** SOURCE INFORMATION **
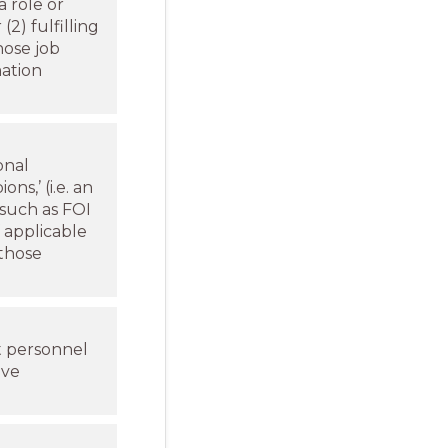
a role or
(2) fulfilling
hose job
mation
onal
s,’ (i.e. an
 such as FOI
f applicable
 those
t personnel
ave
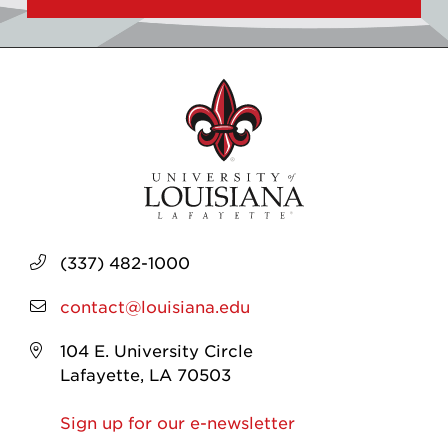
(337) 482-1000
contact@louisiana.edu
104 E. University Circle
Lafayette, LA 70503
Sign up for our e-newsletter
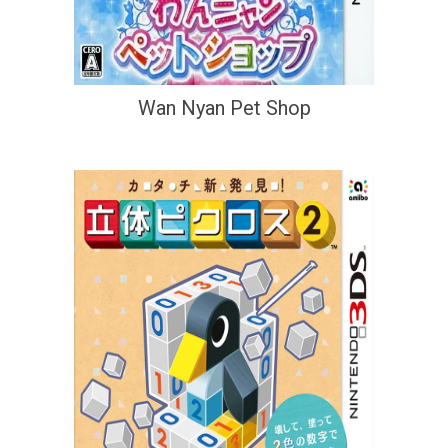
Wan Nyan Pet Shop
==
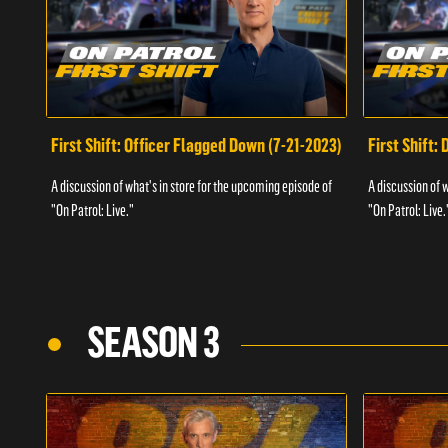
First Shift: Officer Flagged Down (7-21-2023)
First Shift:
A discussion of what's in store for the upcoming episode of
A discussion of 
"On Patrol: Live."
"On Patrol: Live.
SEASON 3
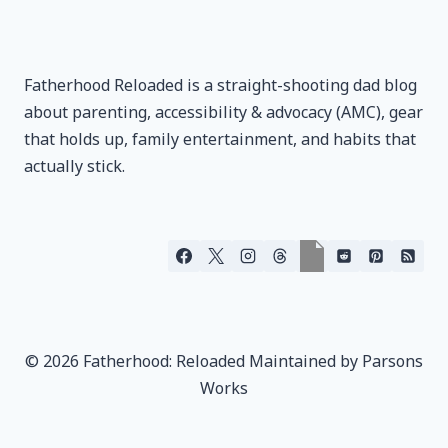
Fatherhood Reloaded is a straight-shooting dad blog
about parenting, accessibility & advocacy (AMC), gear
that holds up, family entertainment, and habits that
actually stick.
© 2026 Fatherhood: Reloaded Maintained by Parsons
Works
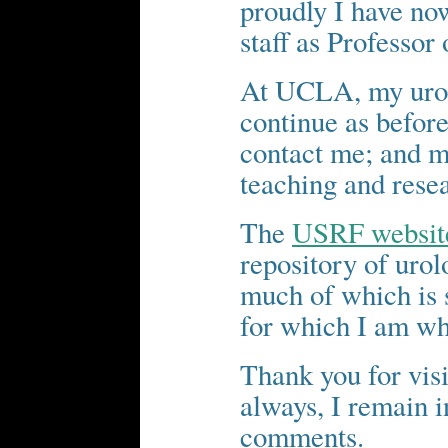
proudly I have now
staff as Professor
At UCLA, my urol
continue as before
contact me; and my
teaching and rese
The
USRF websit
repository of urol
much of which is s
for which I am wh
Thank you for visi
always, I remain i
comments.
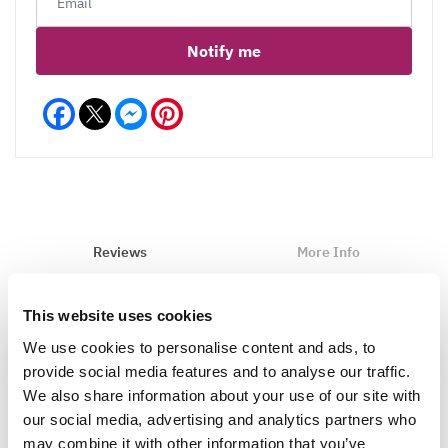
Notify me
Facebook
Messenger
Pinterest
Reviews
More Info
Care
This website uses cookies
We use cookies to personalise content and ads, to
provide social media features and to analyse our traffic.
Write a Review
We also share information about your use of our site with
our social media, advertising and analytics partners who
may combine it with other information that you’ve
--
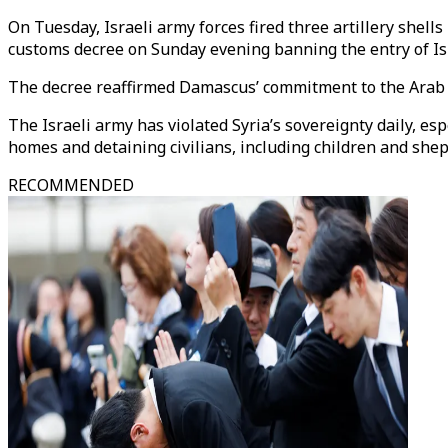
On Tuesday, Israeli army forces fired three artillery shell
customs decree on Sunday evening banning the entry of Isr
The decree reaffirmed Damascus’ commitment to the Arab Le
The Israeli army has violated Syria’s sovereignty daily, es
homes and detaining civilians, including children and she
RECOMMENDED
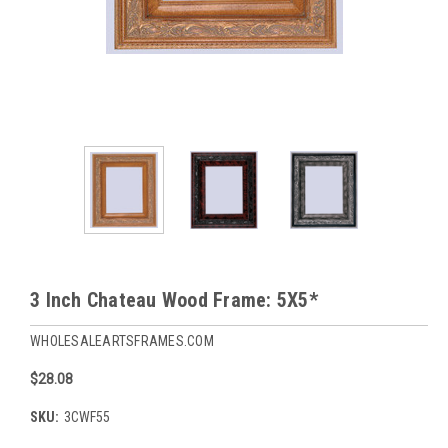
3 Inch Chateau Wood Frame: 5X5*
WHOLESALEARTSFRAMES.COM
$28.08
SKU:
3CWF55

** WHAT NEEDS TO BE DONE **
Bring together every line in the entries that holds the string "with".

** ANSWER TO THIS TASK **
We also share information about your use of our site with
may combine it with other information that you’ve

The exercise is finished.